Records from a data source
--*--
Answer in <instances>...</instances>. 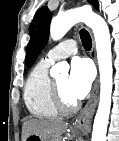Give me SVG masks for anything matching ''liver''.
<instances>
[{
	"label": "liver",
	"instance_id": "6515ba94",
	"mask_svg": "<svg viewBox=\"0 0 119 141\" xmlns=\"http://www.w3.org/2000/svg\"><path fill=\"white\" fill-rule=\"evenodd\" d=\"M68 124L60 120L47 119H28L23 123L22 141H25L27 136L36 133L41 135H61L65 133Z\"/></svg>",
	"mask_w": 119,
	"mask_h": 141
}]
</instances>
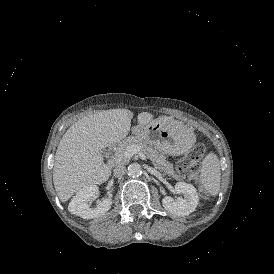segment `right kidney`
<instances>
[{
	"label": "right kidney",
	"instance_id": "obj_1",
	"mask_svg": "<svg viewBox=\"0 0 274 274\" xmlns=\"http://www.w3.org/2000/svg\"><path fill=\"white\" fill-rule=\"evenodd\" d=\"M99 193L97 185H90L80 189L71 199L68 210L70 213L77 215L83 219H93L104 215L112 205V199L106 198L97 202L95 208H90L88 202Z\"/></svg>",
	"mask_w": 274,
	"mask_h": 274
}]
</instances>
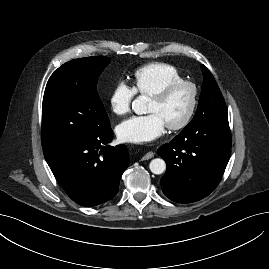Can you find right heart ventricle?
<instances>
[{
    "label": "right heart ventricle",
    "mask_w": 269,
    "mask_h": 269,
    "mask_svg": "<svg viewBox=\"0 0 269 269\" xmlns=\"http://www.w3.org/2000/svg\"><path fill=\"white\" fill-rule=\"evenodd\" d=\"M182 79L175 66L154 62L136 69L132 76V83L136 93L151 96L168 83Z\"/></svg>",
    "instance_id": "obj_1"
}]
</instances>
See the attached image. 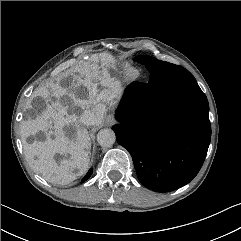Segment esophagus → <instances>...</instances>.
Segmentation results:
<instances>
[{
    "label": "esophagus",
    "instance_id": "obj_1",
    "mask_svg": "<svg viewBox=\"0 0 241 241\" xmlns=\"http://www.w3.org/2000/svg\"><path fill=\"white\" fill-rule=\"evenodd\" d=\"M115 122L116 121H115V118L113 116L109 115V116L106 117L105 123L107 125H113Z\"/></svg>",
    "mask_w": 241,
    "mask_h": 241
}]
</instances>
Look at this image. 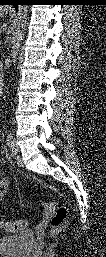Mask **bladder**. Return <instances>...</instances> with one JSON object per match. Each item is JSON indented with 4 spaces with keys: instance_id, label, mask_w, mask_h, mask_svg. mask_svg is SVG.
I'll list each match as a JSON object with an SVG mask.
<instances>
[{
    "instance_id": "1",
    "label": "bladder",
    "mask_w": 106,
    "mask_h": 257,
    "mask_svg": "<svg viewBox=\"0 0 106 257\" xmlns=\"http://www.w3.org/2000/svg\"><path fill=\"white\" fill-rule=\"evenodd\" d=\"M34 243V233L24 230L0 239V254L3 257H25Z\"/></svg>"
}]
</instances>
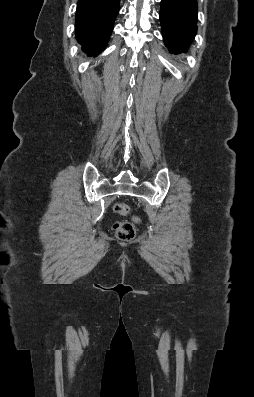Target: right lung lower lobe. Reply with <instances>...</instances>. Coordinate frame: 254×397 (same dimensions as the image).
<instances>
[{
	"label": "right lung lower lobe",
	"instance_id": "right-lung-lower-lobe-1",
	"mask_svg": "<svg viewBox=\"0 0 254 397\" xmlns=\"http://www.w3.org/2000/svg\"><path fill=\"white\" fill-rule=\"evenodd\" d=\"M120 0H78L76 38L83 51L97 56L105 49L119 12Z\"/></svg>",
	"mask_w": 254,
	"mask_h": 397
}]
</instances>
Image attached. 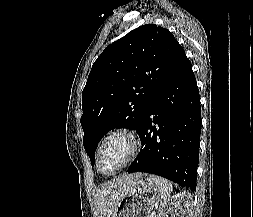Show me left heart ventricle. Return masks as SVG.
<instances>
[{
    "label": "left heart ventricle",
    "mask_w": 253,
    "mask_h": 217,
    "mask_svg": "<svg viewBox=\"0 0 253 217\" xmlns=\"http://www.w3.org/2000/svg\"><path fill=\"white\" fill-rule=\"evenodd\" d=\"M129 151V146L124 138L116 137L109 141L103 148L99 168L103 173H111L114 171L126 158Z\"/></svg>",
    "instance_id": "obj_1"
}]
</instances>
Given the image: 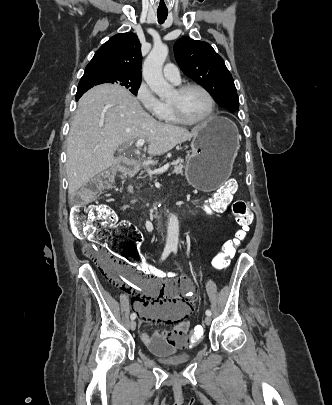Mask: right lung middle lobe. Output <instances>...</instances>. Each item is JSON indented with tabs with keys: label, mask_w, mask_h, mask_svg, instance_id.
<instances>
[{
	"label": "right lung middle lobe",
	"mask_w": 332,
	"mask_h": 405,
	"mask_svg": "<svg viewBox=\"0 0 332 405\" xmlns=\"http://www.w3.org/2000/svg\"><path fill=\"white\" fill-rule=\"evenodd\" d=\"M103 83H115L127 88L134 95H137L141 78L131 77L121 72L110 70H98L93 72H85L78 85V93H85L95 85Z\"/></svg>",
	"instance_id": "1"
}]
</instances>
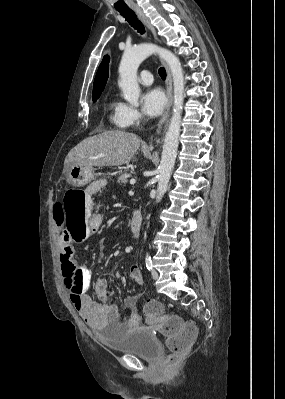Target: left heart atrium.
<instances>
[{"label": "left heart atrium", "instance_id": "obj_1", "mask_svg": "<svg viewBox=\"0 0 285 399\" xmlns=\"http://www.w3.org/2000/svg\"><path fill=\"white\" fill-rule=\"evenodd\" d=\"M166 103L167 99L164 92L158 88L150 89L142 96L143 111L150 117L162 114Z\"/></svg>", "mask_w": 285, "mask_h": 399}]
</instances>
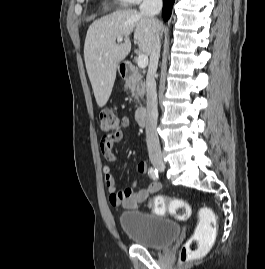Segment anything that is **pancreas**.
--*--
Assignment -
Pick up at the line containing "Target: left heart atrium." and copy each line exactly until the data ends, including that last line; copy no pictures.

Solution to this task -
Target: left heart atrium.
<instances>
[{"label": "left heart atrium", "instance_id": "obj_1", "mask_svg": "<svg viewBox=\"0 0 285 399\" xmlns=\"http://www.w3.org/2000/svg\"><path fill=\"white\" fill-rule=\"evenodd\" d=\"M166 103L167 99L164 92L158 88L150 89L142 96L143 111L150 117L162 114Z\"/></svg>", "mask_w": 285, "mask_h": 399}]
</instances>
Segment anything that is **pancreas**.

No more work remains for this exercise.